Os dez promotores do Gaeco (Grupo de Atuação Especial de Combate às Organizações Criminosas) do MP-MA (Ministério Público do Maranhão) entregaram pedido de exoneração coletiva dos cargos.
A decisão dos promotores é uma reação à manifestação da PGJ (Procuradoria-Geral de Justiça) do Maranhão, favorável à soltura de todos os investigados da operação Tântalo 2. No dia 22 de dezembro, foram presos o prefeito de Turilândia, Paulo Curió (União Brasil), a vice, Tânya Mendes (PRD), e todos os vereadores do município maranhense.
O pedido de soltura, feito pelos detidos e apoiado pela PGJ-MA, foi negado hoje pela desembargadora-relatora Maria da Graça Peres Soares Amorim, da 3ª Câmara de Direito Criminal.

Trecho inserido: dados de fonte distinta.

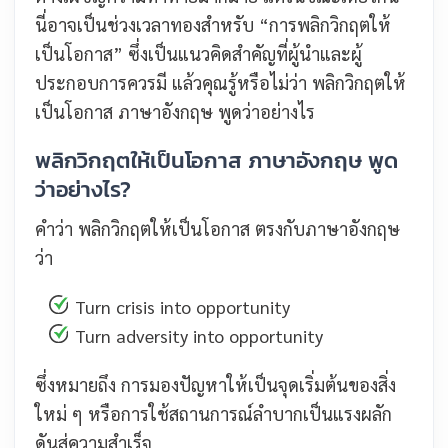
นี่อาจเป็นช่วงเวลาทองสำหรับ “การพลิกวิกฤตให้
เป็นโอกาส” ซึ่งเป็นแนวคิดสำคัญที่ผู้นำและผู้
ประกอบการควรมี แล้วคุณรู้หรือไม่ว่า พลิกวิกฤตให้
เป็นโอกาส ภาษาอังกฤษ พูดว่าอย่างไร
พลิกวิกฤตให้เป็นโอกาส ภาษาอังกฤษ พูด
ว่าอย่างไร?
คำว่า พลิกวิกฤตให้เป็นโอกาส ตรงกับภาษาอังกฤษ
ว่า
Turn crisis into opportunity
Turn adversity into opportunity
ซึ่งหมายถึง การมองปัญหาให้เป็นจุดเริ่มต้นของสิ่ง
ใหม่ ๆ หรือการใช้สถานการณ์ลำบากเป็นแรงผลัก
ดันสู่ความสำเร็จ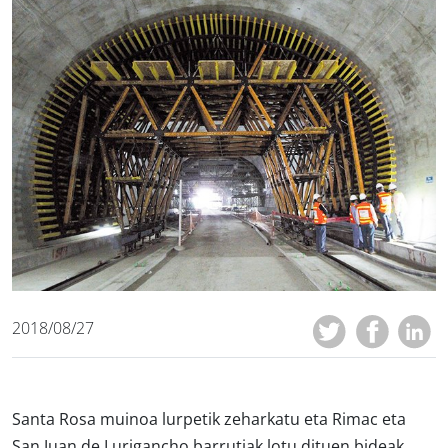
2018/08/27
Santa Rosa muinoa lurpetik zeharkatu eta Rimac eta
San Juan de Lurigancho barrutiak lotu dituen bideak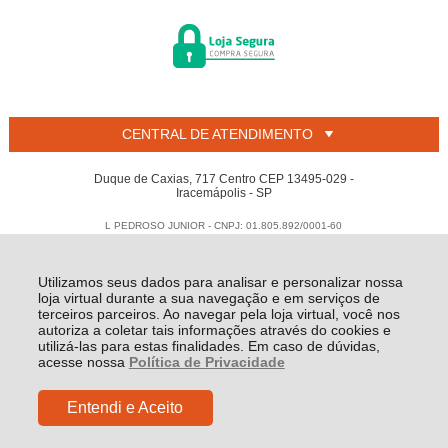
CENTRAL DE ATENDIMENTO
Duque de Caxias, 717 Centro CEP 13495-029 -
Iracemápolis - SP
L PEDROSO JUNIOR - CNPJ: 01.805.892/0001-60
Todos os direitos reservados
-
Welban
-
2026
Utilizamos seus dados para analisar e personalizar nossa
loja virtual durante a sua navegação e em serviços de
terceiros parceiros. Ao navegar pela loja virtual, você nos
autoriza a coletar tais informações através do cookies e
utilizá-las para estas finalidades. Em caso de dúvidas,
acesse nossa
Política de Privacidade
Entendi e Aceito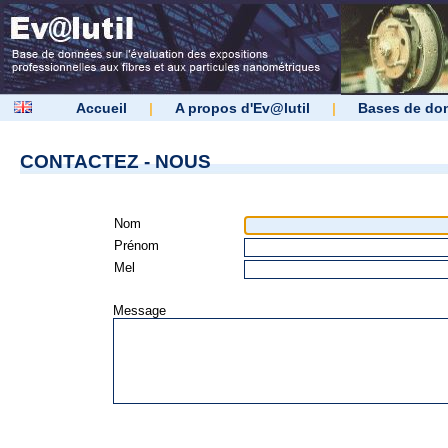
Accueil
|
A propos d'Ev@lutil
|
Bases de do
CONTACTEZ - NOUS
Nom
Prénom
Mel
Message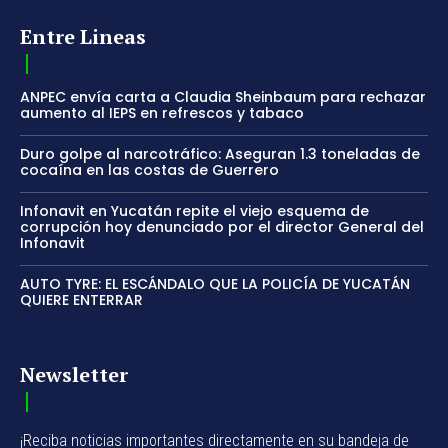
Entre Lineas
ANPEC envía carta a Claudia Sheinbaum para rechazar
aumento al IEPS en refrescos y tabaco
Duro golpe al narcotráfico: Aseguran 1.3 toneladas de
cocaína en las costas de Guerrero
Infonavit en Yucatán repite el viejo esquema de
corrupción hoy denunciado por el director General del
Infonavit
AUTO TYRE: EL ESCÁNDALO QUE LA POLICÍA DE YUCATÁN
QUIERE ENTERRAR
Newsletter
¡Reciba noticias importantes directamente en su bandeja de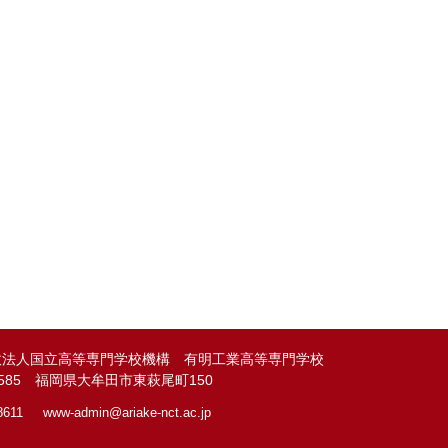
政法人国立高等専門学校機構 有明工業高等専門学校
-8585 福岡県大牟田市東萩尾町150
8611
www-admin@
ariake-nct.ac.jp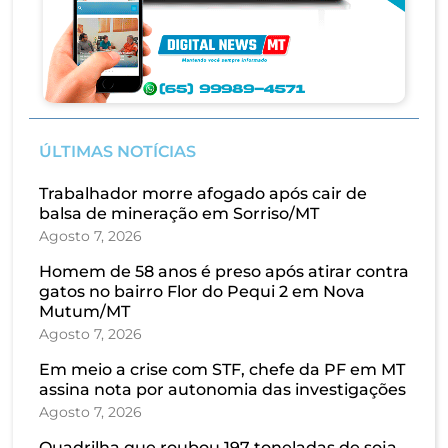
ÚLTIMAS NOTÍCIAS
Trabalhador morre afogado após cair de
balsa de mineração em Sorriso/MT
Agosto 7, 2026
Homem de 58 anos é preso após atirar contra
gatos no bairro Flor do Pequi 2 em Nova
Mutum/MT
Agosto 7, 2026
Em meio a crise com STF, chefe da PF em MT
assina nota por autonomia das investigações
Agosto 7, 2026
Quadrilha que roubou 197 toneladas de soja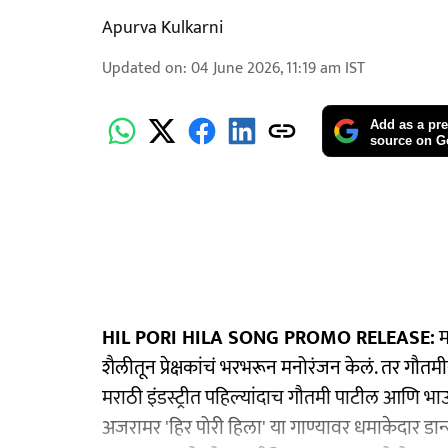
Apurva Kulkarni
Updated on
:
04 June 2026, 11:19 am
IST
Add as a pre
source on G
HIL PORI HILA SONG PROMO RELEASE:
म
शैलीतून प्रेक्षकांचं भरभरून मनोरंजन केलं. तर गौतमी
मराठी इंडस्ट्रीत पहिल्यांदाच गौतमी पाटील आणि भा
अजरामर 'हिर पोरी हिला' या गाण्यावर धमाकेदार डान्स 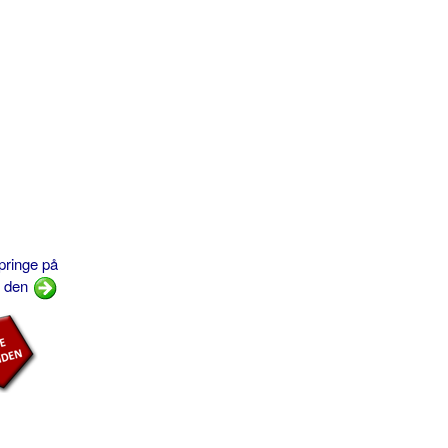
pringe på
den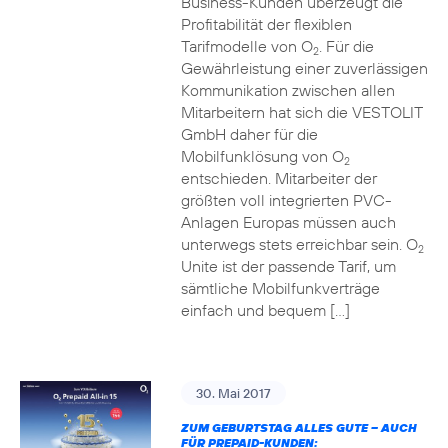
Business-Kunden überzeugt die
Profitabilität der flexiblen
Tarifmodelle von O
. Für die
2
Gewährleistung einer zuverlässigen
Kommunikation zwischen allen
Mitarbeitern hat sich die VESTOLIT
GmbH daher für die
Mobilfunklösung von O
2
entschieden. Mitarbeiter der
größten voll integrierten PVC-
Anlagen Europas müssen auch
unterwegs stets erreichbar sein. O
2
Unite ist der passende Tarif, um
sämtliche Mobilfunkverträge
einfach und bequem […]
30. Mai 2017
ZUM GEBURTSTAG ALLES GUTE – AUCH
FÜR PREPAID-KUNDEN: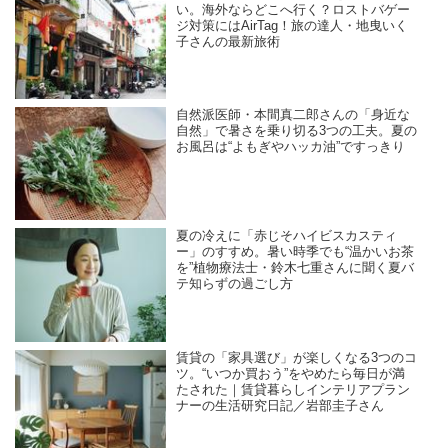
い。海外ならどこへ行く？ロストバゲー
ジ対策にはAirTag！旅の達人・地曳いく
子さんの最新旅術
自然派医師・本間真二郎さんの「身近な
自然」で暑さを乗り切る3つの工夫。夏の
お風呂は“よもぎやハッカ油”ですっきり
夏の冷えに「赤じそハイビスカスティ
ー」のすすめ。暑い時季でも“温かいお茶
を”植物療法士・鈴木七重さんに聞く夏バ
テ知らずの過ごし方
賃貸の「家具選び」が楽しくなる3つのコ
ツ。“いつか買おう”をやめたら毎日が満
たされた｜賃貸暮らしインテリアプラン
ナーの生活研究日記／岩部圭子さん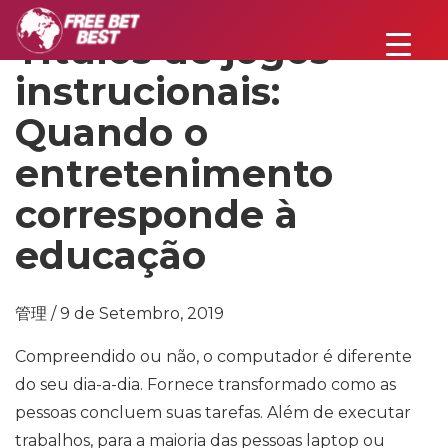
Títulos de jogos
instrucionais:
Quando o
entretenimento
corresponde à
educação
管理 / 9 de Setembro, 2019
Compreendido ou não, o computador é diferente
do seu dia-a-dia. Fornece transformado como as
pessoas concluem suas tarefas. Além de executar
trabalhos, para a maioria das pessoas laptop ou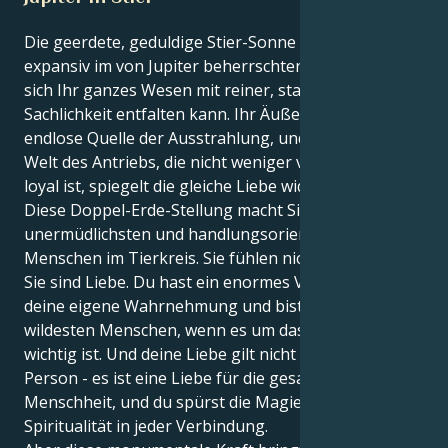
Die geerdete, geduldige Stier-Sonne ist glücklich und
expansiv im von Jupiter beherrschten Stier, wenn
sich Ihr ganzes Wesen mit reiner, stabiler
Sachlichkeit entfalten kann. Ihr Äußeres ist eine
endlose Quelle der Ausstrahlung, und Ihre innere
Welt des Antriebs, die nicht weniger verzehrend oder
loyal ist, spiegelt die gleiche Liebe wider.
Diese Doppel-Erde-Stellung macht Sie zu einem der
unermüdlichsten und handlungsorientiertesten
Menschen im Tierkreis. Sie fühlen nicht nur Liebe,
Sie sind Liebe. Du hast ein enormes Vertrauen in
deine eigene Wahrnehmung und bist einer der
wildesten Menschen, wenn es um das geht, was dir
wichtig ist. Und deine Liebe gilt nicht nur einer
Person - es ist eine Liebe für die gesamte
Menschheit, und du spürst die Magie und die
Spiritualität in jeder Verbindung.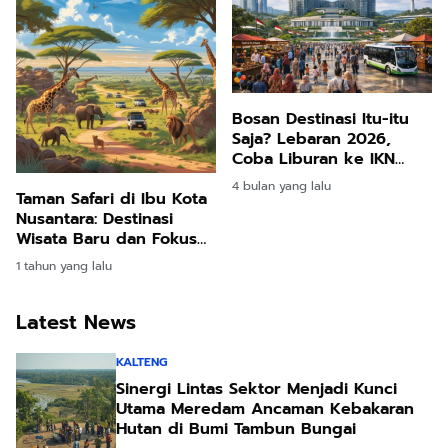
Bosan Destinasi Itu-itu
Saja? Lebaran 2026,
Coba Liburan ke IKN
Nusantara: Destinasi Baru
4 bulan yang lalu
Taman Safari di Ibu Kota
yang Siap Sambut
Nusantara: Destinasi
Ribuan Pengunjung
Wisata Baru dan Fokus
pada Pembangunan
1 tahun yang lalu
Wilayah Penyangga
Latest News
KALTENG
Sinergi Lintas Sektor Menjadi Kunci
Utama Meredam Ancaman Kebakaran
Hutan di Bumi Tambun Bungai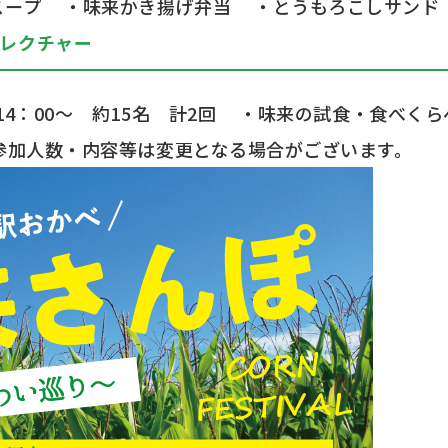
ープ
・味来かき揚げ弁当
・とうもろこしサンド e
レクチャー
4：00～ 約15名 計2回
・味来の試食・食べくら
参加人数・内容等は変更となる場合がございます。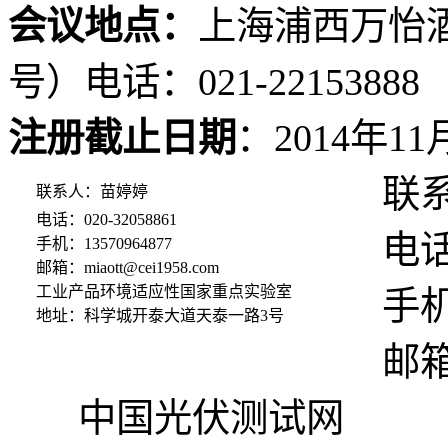
会议地点：
上海浦西万怡酒
号）电话：021-22153888
注册截止日期
：2014年1
联系
联系人：苗婷婷
电话：020-32058861
电话：02
手机：13570964877
邮箱：miaott@cei1958.com
工业产品环境适应性国家重点实验室
手机：1
地址：科学城开泰大道天泰一路3号
邮箱
中国光伏测试网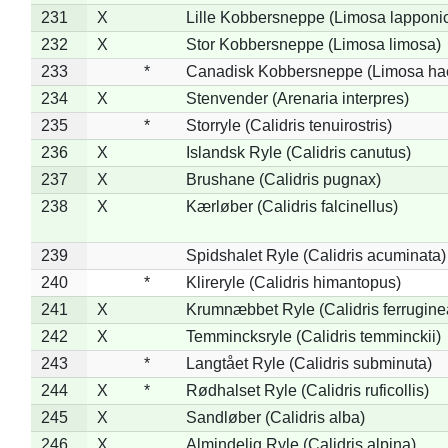
231
X
Lille Kobbersneppe (Limosa lapponi
232
X
Stor Kobbersneppe (Limosa limosa)
233
*
Canadisk Kobbersneppe (Limosa ha
234
X
Stenvender (Arenaria interpres)
235
*
Storryle (Calidris tenuirostris)
236
X
Islandsk Ryle (Calidris canutus)
237
X
Brushane (Calidris pugnax)
238
X
Kærløber (Calidris falcinellus)
239
Spidshalet Ryle (Calidris acuminata)
240
*
Klireryle (Calidris himantopus)
241
X
Krumnæbbet Ryle (Calidris ferrugine
242
X
Temmincksryle (Calidris temminckii)
243
*
Langtået Ryle (Calidris subminuta)
244
X
*
Rødhalset Ryle (Calidris ruficollis)
245
X
Sandløber (Calidris alba)
246
X
Almindelig Ryle (Calidris alpina)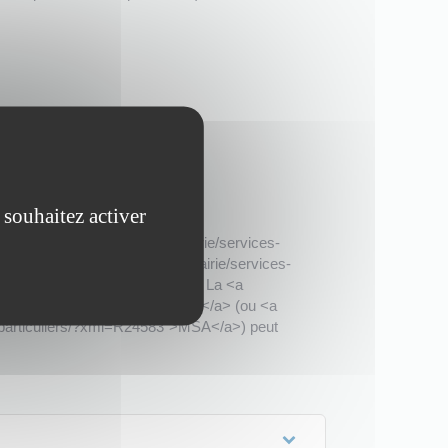
 souhaitez activer
mairie-mouilleronlecaptif.fr/mairie/services-
mairie-mouilleronlecaptif.fr/mairie/services-
ass="expression"> indu</span>. La <a
s-particuliers/?xml=R24582">Caf</a> (ou <a
es-particuliers/?xml=R24583">MSA</a>) peut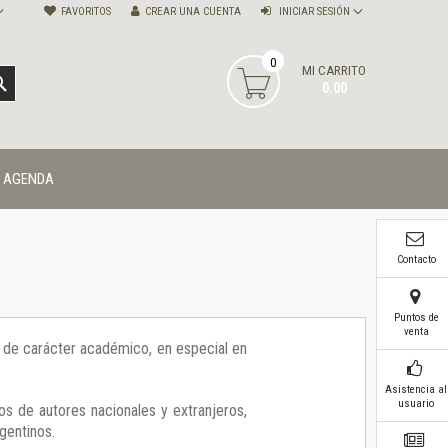
FAVORITOS
CREAR UNA CUENTA
INICIAR SESIÓN
0
MI CARRITO
BUSCAR
0.00
AGENDA
Contacto
Puntos de
venta
ía de carácter académico, en especial en
Asistencia al
usuario
os de autores nacionales y extranjeros,
gentinos.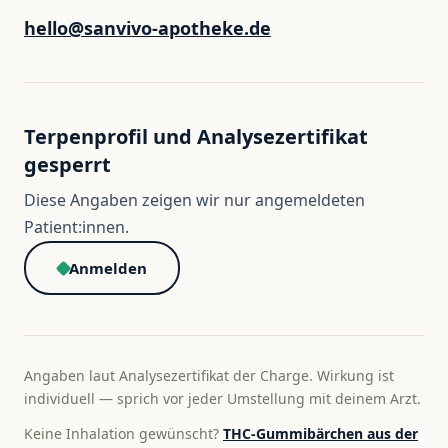
hello@sanvivo-apotheke.de
Terpenprofil und Analysezertifikat
gesperrt
Diese Angaben zeigen wir nur angemeldeten
Patient:innen.
Anmelden
Angaben laut Analysezertifikat der Charge. Wirkung ist
individuell — sprich vor jeder Umstellung mit deinem Arzt.
Keine Inhalation gewünscht?
THC-Gummibärchen aus der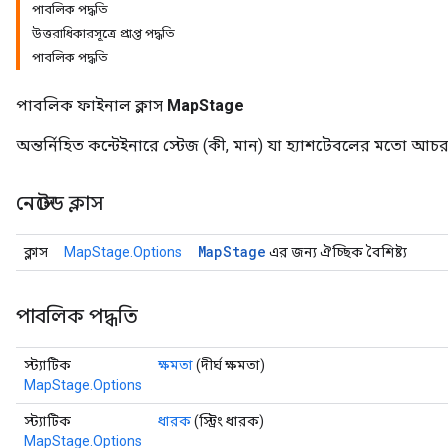
পাবলিক পদ্ধতি
উত্তরাধিকারসূত্রে প্রাপ্ত পদ্ধতি
পাবলিক পদ্ধতি
পাবলিক ফাইনাল ক্লাস
MapStage
অন্তর্নিহিত কন্টেইনারে স্টেজ (কী, মান) যা হ্যাশটেবলের মতো আচ
নেস্টেড ক্লাস
Map
Stage
ক্লাস
MapStage.Options
এর জন্য ঐচ্ছিক বৈশিষ্ট্য
পাবলিক পদ্ধতি
স্ট্যাটিক
ক্ষমতা
(দীর্ঘ ক্ষমতা)
MapStage.Options
স্ট্যাটিক
ধারক
(স্ট্রিং ধারক)
MapStage.Options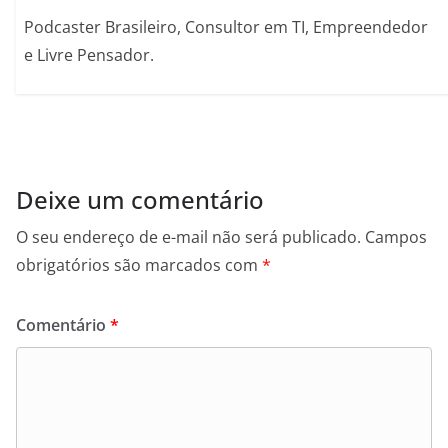
Podcaster Brasileiro, Consultor em TI, Empreendedor
e Livre Pensador.
Deixe um comentário
O seu endereço de e-mail não será publicado.
Campos
obrigatórios são marcados com
*
Comentário
*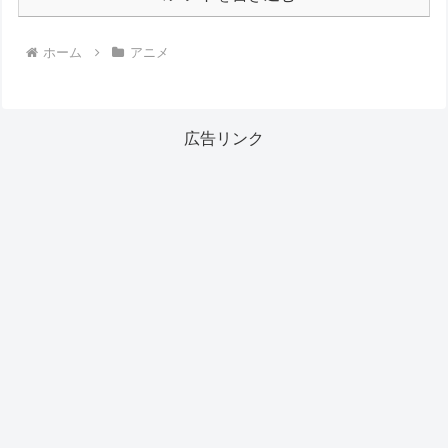
ホーム
アニメ
広告リンク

"Verifica-se que o estágio atual das investigações, aliado ao conjunto de provas já coligidas, afasta a necessidade da manutenção da custódia extrema, notadamente porque os riscos originalmente apontados podem ser eficazmente mitigados mediante a imposição cumulativa de medidas cautelares alternativas", alegou em parecer de sexta (9),o procurador-geral em exercício de Justiça do Maranhão, Orfileno Bezerra Neto.
Segundo os integrantes do Gaeco, a manifestação da PGJ-MA "revelou-se dissonante do entendimento técnico-jurídico" do grupo.
Os subscritores entendem que tal posicionamento, além de destoar das premissas que orientaram o criterioso trabalho investigativo desenvolvido no caso, enfraquece a atuação institucional do Ministério Público no combate ao crime organizado, produzindo impactos negativos na credibilidade das investigações complexas e na efetividade das medidas cautelares indispensáveis à repressão qualificada dessas organizações, além das implicações já oportunamente levadas ao conhecimento de Vossa Excelência.
Manifestação dos promotores do Gaeco
Eles ainda alegam que o entendimento "não se coaduna com os trabalhos que vêm sendo desenvolvidos pelo Gaeco nos últimos anos" e vai de encontro ao "aperfeiçoamento da atividade investigativa do MP-MA".
No memorando, os promotores informam que será elaborado relatório das atividades realizadas e em andamento para transição de equipes.
O PGJ-MA, Danilo José de Castro Ferreira, já anunciou um novo chefe para o Gaeco, o procurador Haroldo Paiva de Brito.
Decisão da Justiça
A desembargadora Maria da Graça Peres Soares Amorim argumentou que inexiste fato novo que justifique conceder liberdade aos suspeitos, exceto a situação de uma das suspeitas, que explicou ter câncer de útero e por isso teve prisão domiciliar concedida por razões humanitárias.
Embora tenha pontuado que não cabe ao juiz substituir o papel do órgão acusatório (MP), "em especial na decretação original de prisão preventiva ou na produção de provas", a desembargadora citou que o poder judiciário não pode estar "acorrentado à manifestação do Ministério Público para fins de manutenção ou revogação de prisão preventiva".
"A jurisprudência do STF vem entendendo que a manutenção da prisão preventiva contra manifestação favorável do MP não enseja violação ao sistema acusatório", disse a Desembargadora Maria da Graça Peres Soares Amorim.
Novo chefe
Em nota, o procurador-Geral de Justiça afirmou que todas as medidas "estão rigorosamente conforme a Constituição Federal e a legislação vigente".
Em nota, o procurador-Geral de Justiça afirmou que todas as medidas "estão rigorosamente conforme a Constituição Federal e a legislação vigente".
"Os critérios legais estabelecem que medidas mais gravosas, como a prisão, somente devem ser aplicadas quando estritamente necessárias, sendo legítima a adoção de outras medidas cautelares eficazes e adequadas ao caso concreto, quando suficientes e proporcionais", disse o PGJ do MA, Danilo José de Castro Ferreira.
Ferreira ainda defendeu a operação Tântalo 2, que foi "bem-sucedida, alcançando resultados concretos e relevantes para a investigação". "Foram colhidas provas importantes e adotadas medidas capazes de proteger o andamento do processo, evitar prejuízos à apuração dos fatos e resguardar o interesse da sociedade".
Sobre a renúncia coletiva, ele elogiou as ações do Gaeco, mas disse que "alterações em estruturas administrativas e em cargos de coordenação são eventos naturais na dinâmica institucional e não comprometem a continuidade das ações estratégicas".